• Définir le fascisme

    Avant d’entrer dans l’analyse de l’extrême droite contemporaine, il convient tout d’abord de s’entendre sur ce que l’on nommera par « fascisme ». Sur ce point, il y a plusieurs définitions.

    La première concerne le mouvement historique s’étant développé dans l’Italie de l’entre-deux guerres. La seconde désigne, quant à elle, les mouvements ou régimes à prétention dictatoriale, nationaliste, totalitaire, autoritaire, répressive et violente, et inclut par conséquent le nazisme. Elle n’inclut pas le Léninisme ni le Stalinisme, car les mouvements fascistes se sont affirmés comme fortement hostiles à la lutte de classe et au communisme, constitués comme mouvements contre-révolutionnaires de droite, favorables à une réconciliation entre classe ouvrière et patronat, dans le cadre d’un capitalisme national en concurrence avec les autres capitalismes nationaux.

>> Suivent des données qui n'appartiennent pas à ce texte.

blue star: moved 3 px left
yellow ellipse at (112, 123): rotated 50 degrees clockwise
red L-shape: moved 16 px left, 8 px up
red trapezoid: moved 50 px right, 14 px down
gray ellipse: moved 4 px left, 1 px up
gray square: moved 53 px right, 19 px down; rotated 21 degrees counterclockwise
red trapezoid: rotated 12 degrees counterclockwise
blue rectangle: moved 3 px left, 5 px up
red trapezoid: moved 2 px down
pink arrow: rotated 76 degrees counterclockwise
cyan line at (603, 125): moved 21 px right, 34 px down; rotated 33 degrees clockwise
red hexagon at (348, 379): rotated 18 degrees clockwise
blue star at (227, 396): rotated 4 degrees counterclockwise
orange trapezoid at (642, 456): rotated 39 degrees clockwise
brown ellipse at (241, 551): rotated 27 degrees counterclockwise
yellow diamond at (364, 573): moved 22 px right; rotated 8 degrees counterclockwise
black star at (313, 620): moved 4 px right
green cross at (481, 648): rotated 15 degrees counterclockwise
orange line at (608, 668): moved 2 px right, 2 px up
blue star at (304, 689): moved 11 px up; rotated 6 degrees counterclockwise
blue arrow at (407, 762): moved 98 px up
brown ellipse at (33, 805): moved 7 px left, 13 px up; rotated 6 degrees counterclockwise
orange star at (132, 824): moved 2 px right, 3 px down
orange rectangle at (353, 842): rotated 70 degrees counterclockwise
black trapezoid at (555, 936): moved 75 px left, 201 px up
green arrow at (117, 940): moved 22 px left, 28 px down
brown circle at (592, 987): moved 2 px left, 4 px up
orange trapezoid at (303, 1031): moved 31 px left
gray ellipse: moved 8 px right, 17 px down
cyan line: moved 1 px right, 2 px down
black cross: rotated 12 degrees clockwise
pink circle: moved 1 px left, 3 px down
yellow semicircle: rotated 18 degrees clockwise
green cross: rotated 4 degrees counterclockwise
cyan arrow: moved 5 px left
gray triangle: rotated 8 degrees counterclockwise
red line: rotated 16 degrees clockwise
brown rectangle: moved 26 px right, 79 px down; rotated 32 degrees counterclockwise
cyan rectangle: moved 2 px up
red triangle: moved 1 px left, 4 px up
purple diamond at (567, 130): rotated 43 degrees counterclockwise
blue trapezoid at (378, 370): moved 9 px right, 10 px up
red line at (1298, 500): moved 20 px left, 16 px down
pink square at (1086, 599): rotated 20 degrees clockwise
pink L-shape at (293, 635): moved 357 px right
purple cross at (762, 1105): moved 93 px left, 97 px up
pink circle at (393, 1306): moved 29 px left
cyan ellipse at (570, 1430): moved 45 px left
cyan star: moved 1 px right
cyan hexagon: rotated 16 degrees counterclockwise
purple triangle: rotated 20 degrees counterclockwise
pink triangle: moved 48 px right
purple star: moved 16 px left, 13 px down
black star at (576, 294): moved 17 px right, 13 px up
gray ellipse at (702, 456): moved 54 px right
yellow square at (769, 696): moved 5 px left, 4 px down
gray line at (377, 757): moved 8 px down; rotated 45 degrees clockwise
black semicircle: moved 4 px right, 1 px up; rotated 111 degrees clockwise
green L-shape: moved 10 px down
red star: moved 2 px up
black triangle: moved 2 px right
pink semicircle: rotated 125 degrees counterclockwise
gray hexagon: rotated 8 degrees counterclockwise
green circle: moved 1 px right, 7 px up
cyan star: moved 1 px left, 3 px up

    Nous partirons, quant à nous, de la définition qu’a pu élaborer Théodore W. Adorno. Dans les années 50, Théodore W. Adorno a réalisé une étude de psychologie sociale sur la personnalité autoritaire dans le cadre du programme d’étude de l’Ecole de Frankfort sur l’émergence du fascisme et du nazisme. Plus de 2500 questionnaires ont été remplis par des étudiants, des ménages de classe moyenne et des ouvriers.
    Cette étude consistait dans la mise à jour de la structure caractérielle des personnes réceptives à l’antisémitisme et susceptibles d’adhérer au fascisme. Il s’agissait d’élaborer un instrument capable de mesurer la potentialité de réceptivité au fascisme. Cet instrument de mesure du potentiel d’adhésion au fascisme fut appelé « échelle F ». Cette échelle contenait plusieurs variables :

    • Le Conformisme : fort attachement aux valeurs dominantes de la classe moyenne. Comportement et apparence extérieure correcte, insistance sur la propreté, ardeur du travail, goût du succès.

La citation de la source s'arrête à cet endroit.